This report describes in detail version 0.2 of a specification for a nonstandard computational model that emulates the reactivity of enzymes in bacterial cells. The model is an artificial chemistry in which the unique properties of each molecular species is encoded as a sequence of symbols. The model has a very simple cell-level representation consisting of a mixing volume and mixing equation. There is no distinction between genotype and phenotype, or data and program. Randomly selected molecules are subject to a stochastic binding test, in which their identifying sequences are subjected to a complementary alignment process. If the bind is successful, the molecules are combined to form a computational entity to run the reaction between them.
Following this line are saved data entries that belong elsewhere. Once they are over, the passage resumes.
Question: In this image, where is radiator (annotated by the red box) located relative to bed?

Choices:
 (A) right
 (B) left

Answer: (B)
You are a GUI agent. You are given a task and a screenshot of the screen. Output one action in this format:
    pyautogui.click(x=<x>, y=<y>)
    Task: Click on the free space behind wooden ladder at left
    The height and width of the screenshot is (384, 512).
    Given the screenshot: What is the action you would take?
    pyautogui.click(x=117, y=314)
At this point the sequence acts as a microprogram. These microprograms can perform a range of tasks, much as a chemical reaction can. Our first chemistry within this model solves the problem of designing a chemical "replicase", capable of creating copies of itself such that it can replenish a population of molecules that are subject to a decay process. This report gives detail to the model, describes the replicase molecule and its function, and shows an "invasion when rare" experiment.
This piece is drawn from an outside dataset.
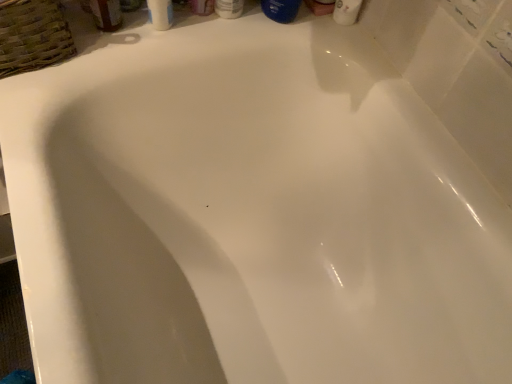 Find the location of a particular element. This screenshot has height=384, width=512. free space in front of blue glossy bottle at upper center, the second mouthwash in the left-to-right sequence is located at coordinates (255, 31).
Full report : PDF 1646K | a full specification of the version of stringmol used in the ALife XII paper
@techreport(SS-YCS-458, author = "Simon Hickinbotham and Edward Clark and Susan Stepney and Tim Clarke and Adam Nellis and Mungo Pay and Peter Young", title = "Specification of the stringmol chemical programming language version 0.2", institution = "Department of Computer Science, University of York", number = "YCS-2010-458", year = 2012 )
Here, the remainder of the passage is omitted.